The intentions of the administration were clear on Friday, a day after the Press Club said elections were to be held for key posts on February 15. The next day, a group of journalists, seen as supporters of the government and accompanied by armed policemen, barged into the club and locked the premises, preventing independent journalists from entering the area, and declaring that they would now run the organization.
In its dismantling of the civil society group, the government has followed the template it used in November 2018 to dissolve the Jammu and Kashmir assembly. Soon after regional parties formed an alliance and staked claim to form government, so did a rival group with the support of the BJP. The then Governor Satya Pal Malik said he didn't receive any letter from the regional parties about their right to form the government because the fax machine in his office was not working. He then dissolved the assembly, needed, he said, to prevent parties from buying each other's MLAs in their effort to prove they had the required numbers to form the government.
The Kashmir Press Club, founded in 2018, was the largest body of independent reporters in a region where the freedom of the press has been steadily eroding. A year after Jammu and Kashmir was declared no longer a state, and its special status and autonomy were removed, the club was asked to register anew as a society. That process was completed in December but suddenly, two weeks ago, the new registration was put on hold with the government claiming that the Criminal Investigation Department (CID) of police had given adverse reports about the character and antecedents of those on the governing body of the club.
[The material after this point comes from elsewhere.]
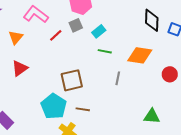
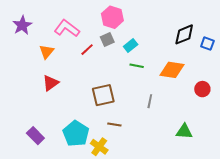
black diamond: (152, 20) -> (184, 34), turned 65
gray line: (118, 78) -> (150, 101), moved
cyan pentagon: (54, 106) -> (76, 134), moved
The club has been prevented from holding democratic elections for its governing body. The administration says its intervention was imperative after reports in "social media and sources" about "a potential law and order situation" and breach of peace; it said it was also looking out for the safety of journalists.
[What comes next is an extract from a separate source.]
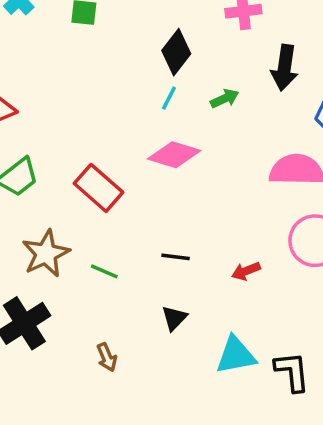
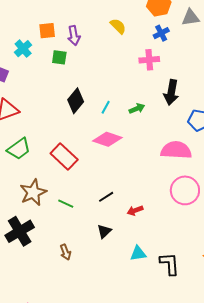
black diamond: (176, 52) -> (76, 101), moved
black line: (176, 257) -> (106, 197), turned -42
red arrow: (246, 271) -> (135, 210), moved
cyan triangle: (236, 355) -> (138, 253), size x0.7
The Press Club had 300 members. With it being made defunct, the government's approach is quite evident - it will not allow any institution which doesn't toe the official line or is in sync with the political ideology of ruling party. The only platform which raised the voice against frequent harassment of journalists has been shut, de-registered and dispossessed. "Stifling of the voice" of journalism, the club said in a statement.
Kashmir has lost all its social spaces. Trade unions, rights bodies and civil society groups have literally vanished. Elections to the Kashmir Chamber of Commerce and Industries, as also the Kashmir High Court Bar Association have been effectively stalled. Jamia Masjid Srinagar, the largest social and cultural space in Kashmir, has largely remained closed for Friday prayers since August 2019. Democratic processes are being wiped out.
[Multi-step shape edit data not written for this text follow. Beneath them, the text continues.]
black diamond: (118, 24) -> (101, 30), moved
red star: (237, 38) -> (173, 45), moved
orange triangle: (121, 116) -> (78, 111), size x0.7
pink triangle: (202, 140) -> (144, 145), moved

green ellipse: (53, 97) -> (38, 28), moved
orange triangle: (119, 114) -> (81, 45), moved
Elections to 20 District Development Councils were held in December 2020. These were the first elections where the people voted after Jammu and Kashmir was replaced as a state by two union territories. The Gupkar Alliance, which includes regional parties who were long-time rivals, performed well in these crucial elections. A certain amount of manipulation ensured that the alliance of six parties did not succeed in getting control of fewer councils than their votes enabled.
While a large section of the local media, dependent on government advertisements, has long fallen in line, many independent journalists and working journalists refused to submit and ensured that Kashmir Press Club was not remote-controlled; they were challenged with multiple cases of harassment against journalists, police FIRs and detentions.
Independent journalists in Kashmir have always been vulnerable. At the peak of militancy and separatism, those who refused to toe the line became the target of terrorists. Shujaat Bukhari, killed in June 2018 by terrorists, is among over a dozen Kashmiri journalists who died for doing their job.
There is a long list of journalists who have faced threats and intimidation by separatists and terror groups and governments. I have had my own share, and have also endured a social boycott for doing my job. But the way the government is now systematically stifling media is appalling. In the last two years, journalists have been officially barred from covering encounters and law and order situations in Kashmir. Tweets and other social media posts have landed journalists in jail, many are facing criminal charges.
Kashmiri American poet Aga Shahid Ali has written of a "country without a post office''. Kashmir Press Club was the post office of journalists - the last bastion of free space in the Valley is gone.